Goal of the exercise: Please reproduce the data exactly, excluding any pictures it contains.
■ ■ ■ ■ ■ ■ ■
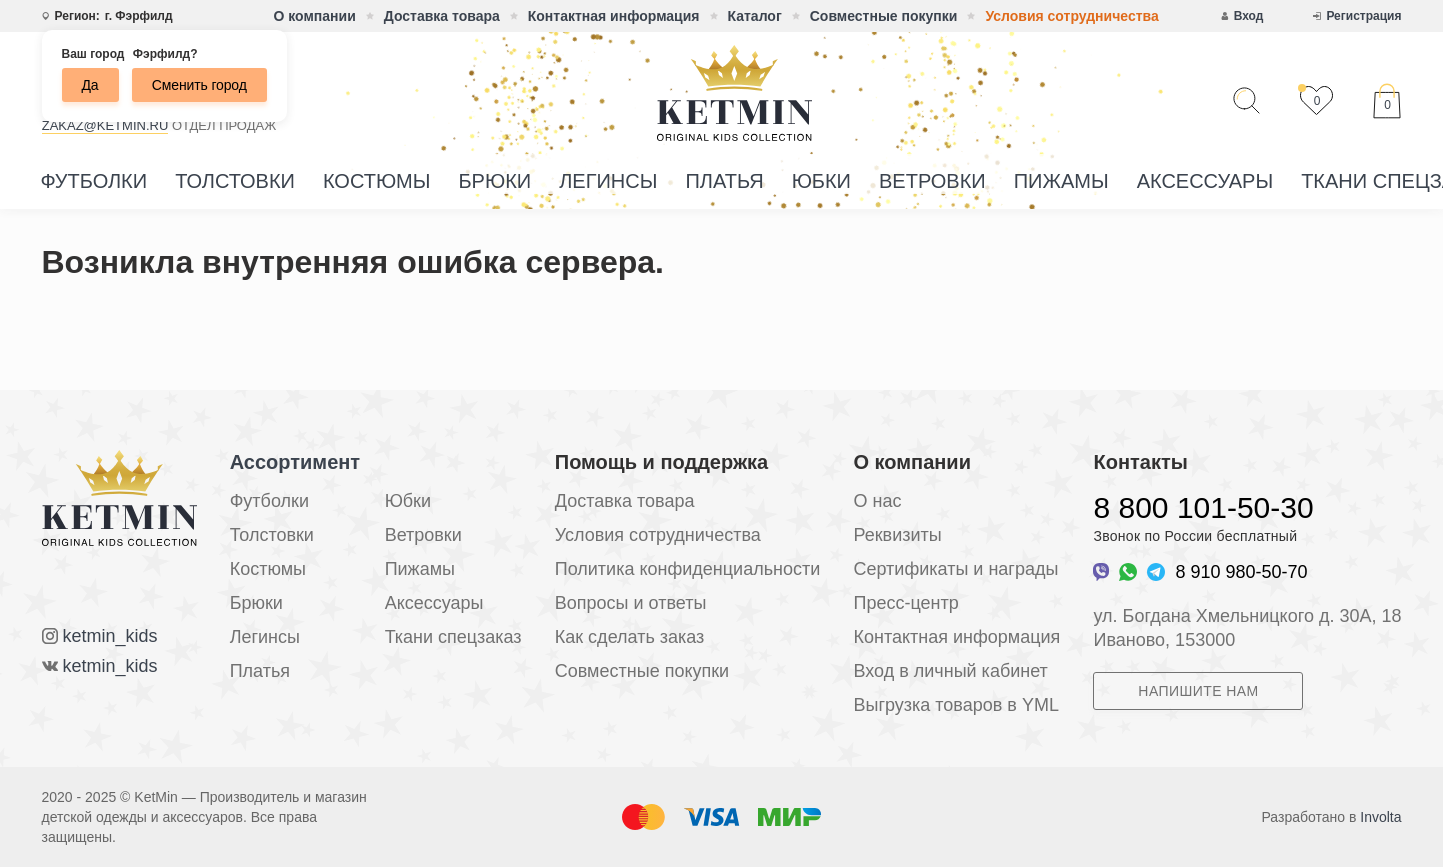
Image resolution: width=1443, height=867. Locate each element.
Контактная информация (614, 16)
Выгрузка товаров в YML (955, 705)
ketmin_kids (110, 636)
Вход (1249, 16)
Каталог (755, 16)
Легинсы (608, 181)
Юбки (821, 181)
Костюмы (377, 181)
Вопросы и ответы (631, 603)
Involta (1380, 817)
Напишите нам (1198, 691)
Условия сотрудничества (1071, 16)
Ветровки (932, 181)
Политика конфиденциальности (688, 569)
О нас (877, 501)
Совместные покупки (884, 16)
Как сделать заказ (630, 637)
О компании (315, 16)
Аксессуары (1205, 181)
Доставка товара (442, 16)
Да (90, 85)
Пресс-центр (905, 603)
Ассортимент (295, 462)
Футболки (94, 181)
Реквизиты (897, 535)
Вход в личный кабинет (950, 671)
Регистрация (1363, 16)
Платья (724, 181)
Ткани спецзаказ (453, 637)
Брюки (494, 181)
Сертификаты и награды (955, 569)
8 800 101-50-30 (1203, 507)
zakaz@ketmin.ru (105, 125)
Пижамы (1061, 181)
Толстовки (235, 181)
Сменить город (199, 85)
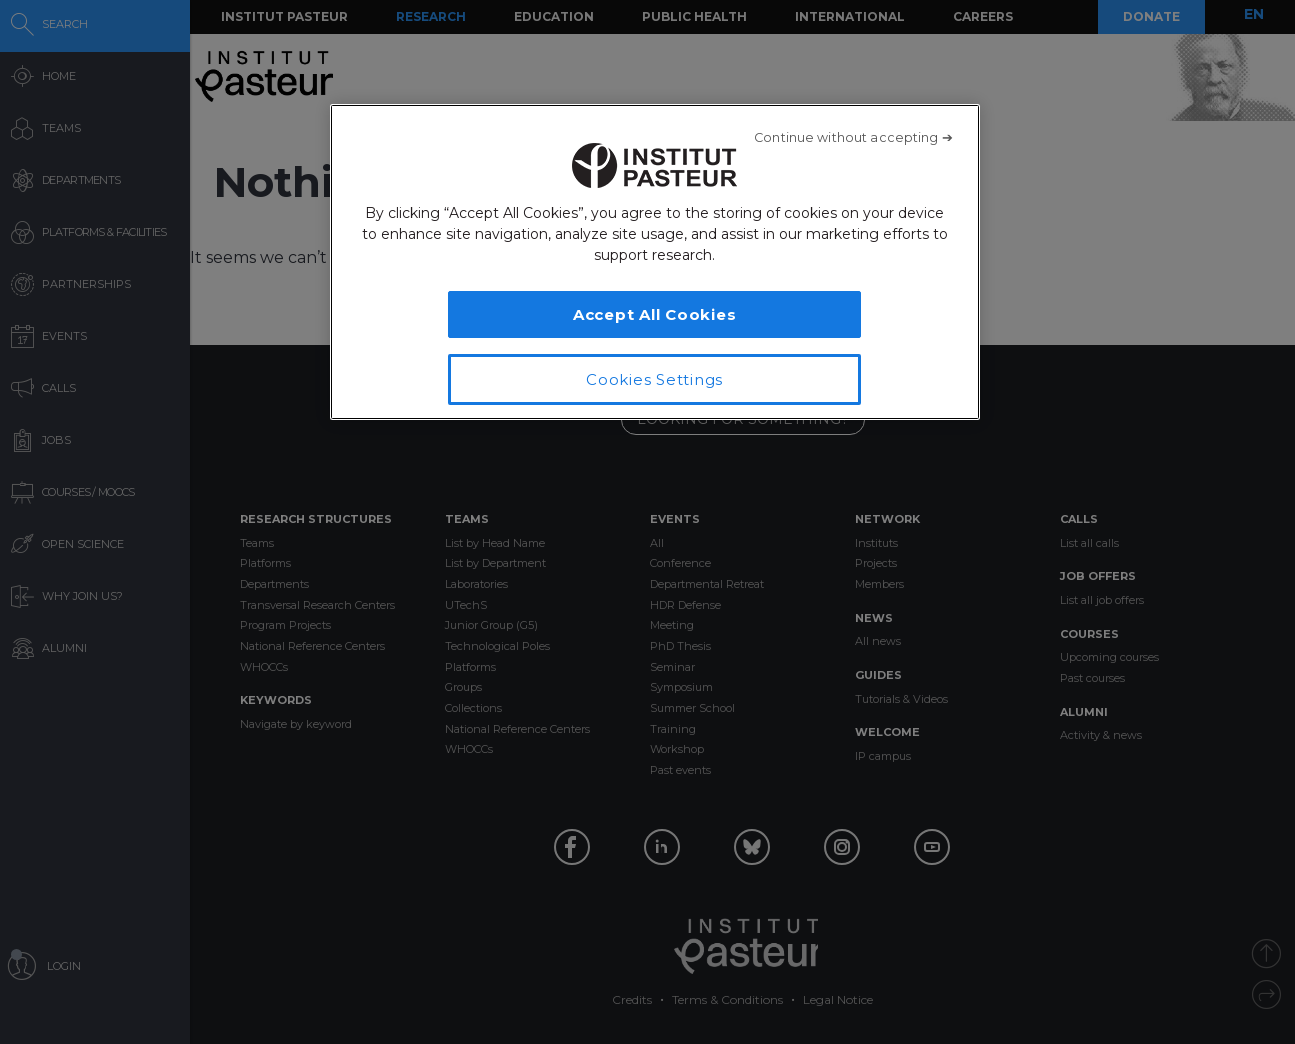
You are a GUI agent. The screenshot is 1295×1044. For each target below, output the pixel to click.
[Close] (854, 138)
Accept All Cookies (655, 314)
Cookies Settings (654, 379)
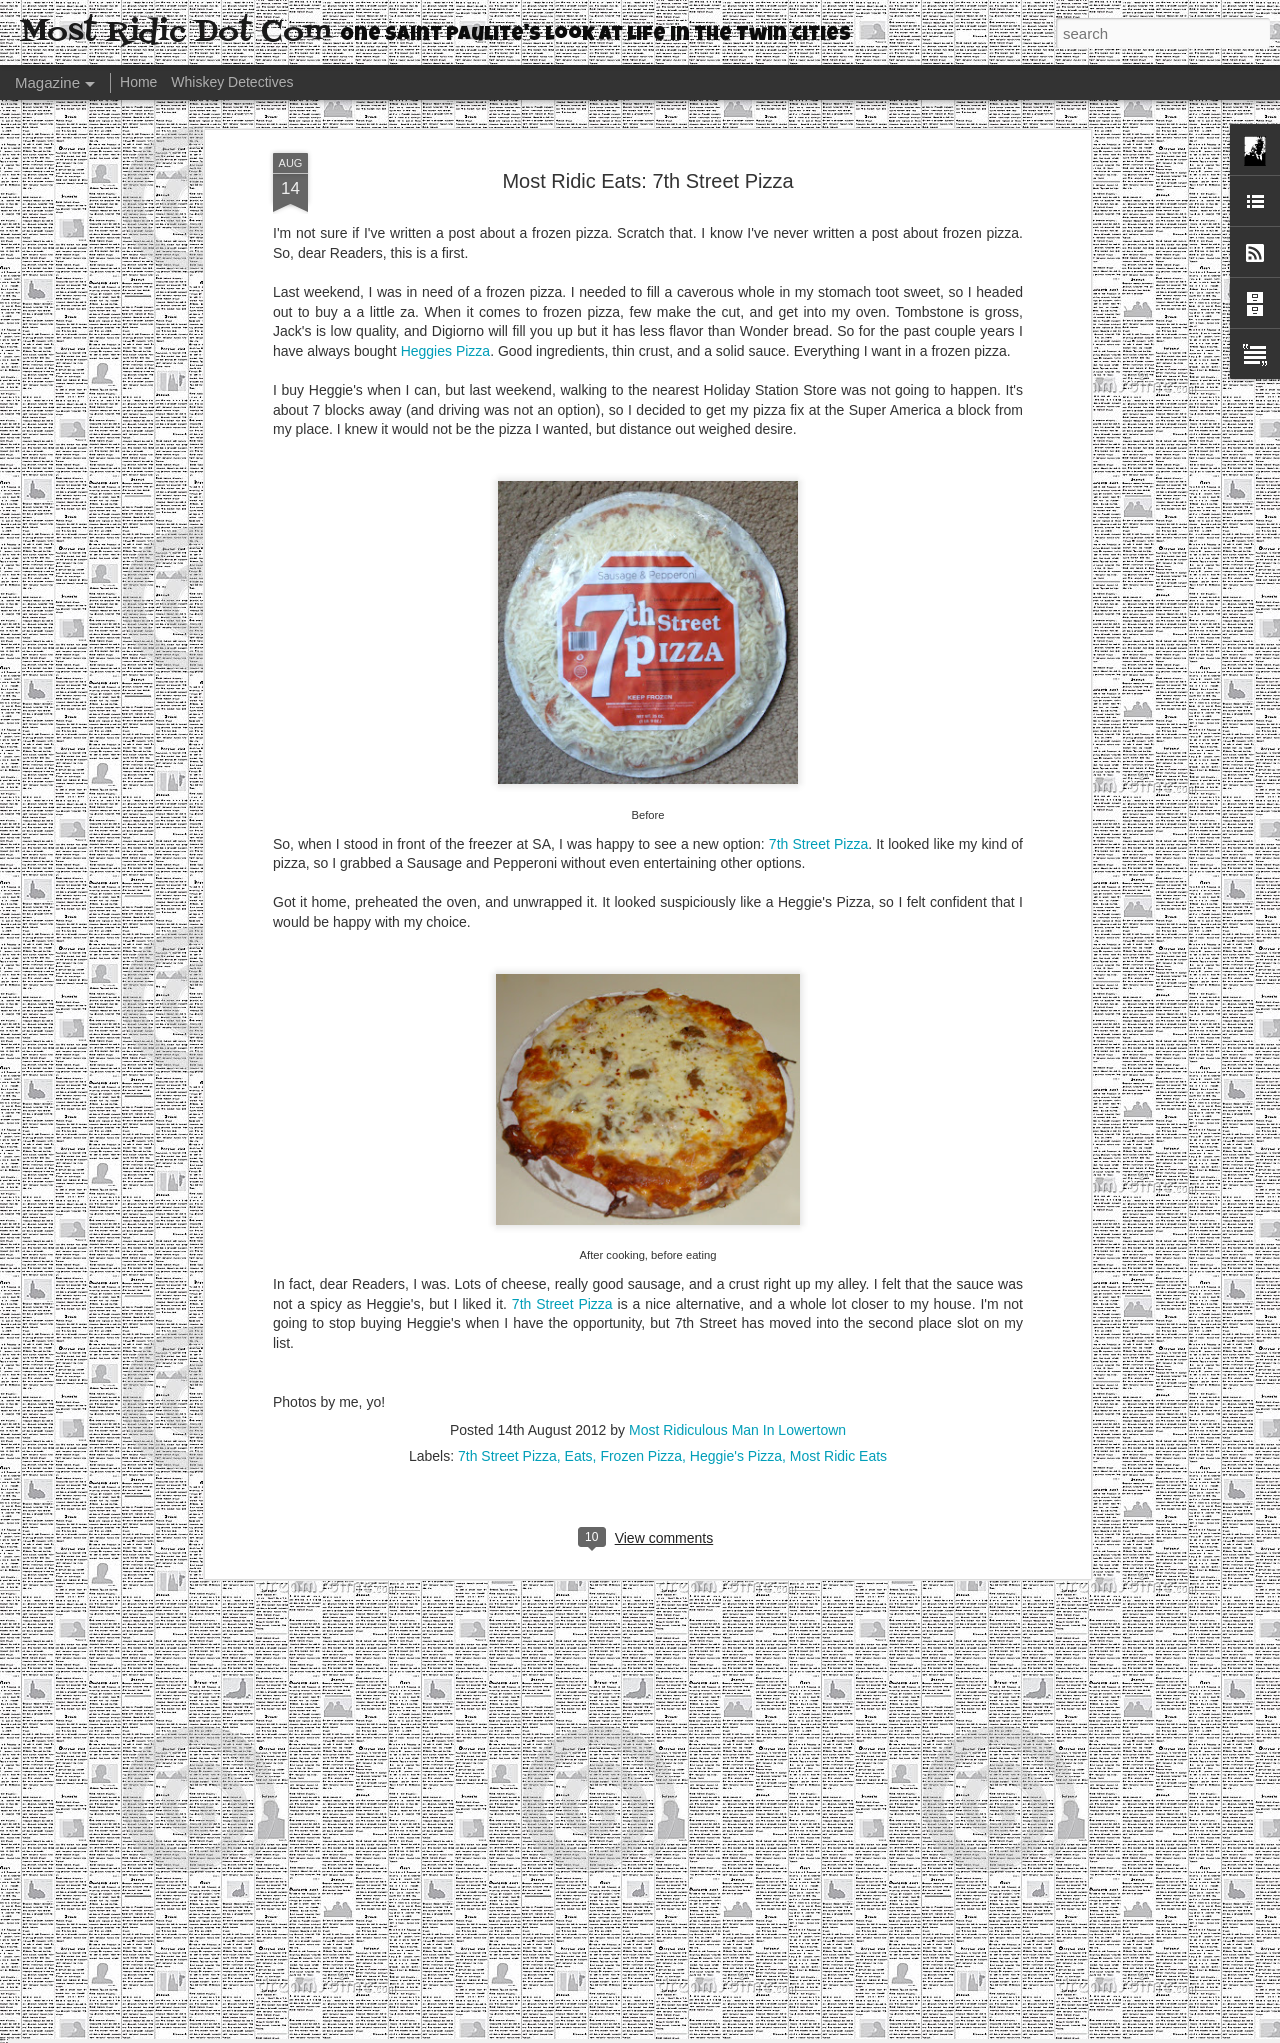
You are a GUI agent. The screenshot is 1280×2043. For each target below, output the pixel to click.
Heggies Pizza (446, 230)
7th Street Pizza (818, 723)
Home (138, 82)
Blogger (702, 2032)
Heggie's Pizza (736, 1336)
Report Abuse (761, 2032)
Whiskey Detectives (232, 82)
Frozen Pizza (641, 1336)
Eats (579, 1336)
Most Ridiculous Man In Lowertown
■ ■ ■ ■ ■ ■ ■
Your response:
Image resolution: width=1443, height=867. Locate each element.
Контактная информация (614, 16)
Выгрузка товаров в YML (955, 705)
ketmin_kids (110, 636)
Вход (1249, 16)
Каталог (755, 16)
Легинсы (608, 181)
Юбки (821, 181)
Костюмы (377, 181)
Вопросы и ответы (631, 603)
Involta (1380, 817)
Напишите нам (1198, 691)
Условия сотрудничества (1071, 16)
Ветровки (932, 181)
Политика конфиденциальности (688, 569)
О нас (877, 501)
Совместные покупки (884, 16)
Как сделать заказ (630, 637)
О компании (315, 16)
Аксессуары (1205, 181)
Доставка товара (442, 16)
Да (90, 85)
Пресс-центр (905, 603)
Ассортимент (295, 462)
Футболки (94, 181)
Реквизиты (897, 535)
Вход в личный кабинет (950, 671)
Регистрация (1363, 16)
Платья (724, 181)
Ткани спецзаказ (453, 637)
Брюки (494, 181)
Сертификаты и награды (955, 569)
8 800 101-50-30 (1203, 507)
zakaz@ketmin.ru (105, 125)
Пижамы (1061, 181)
Толстовки (235, 181)
Сменить город (199, 85)
You are a GUI agent. The screenshot is 1295×1044. For each target below, output the pixel to click.
[Close] (854, 138)
Accept All Cookies (655, 314)
Cookies Settings (654, 379)
You are a GUI agent. The screenshot is 1280×2043. For each target below, output the pixel to click.
Heggies Pizza (446, 230)
7th Street Pizza (818, 723)
Home (138, 82)
Blogger (702, 2032)
Heggie's Pizza (736, 1336)
Report Abuse (761, 2032)
Whiskey Detectives (232, 82)
Frozen Pizza (641, 1336)
Eats (579, 1336)
Most Ridiculous Man In Lowertown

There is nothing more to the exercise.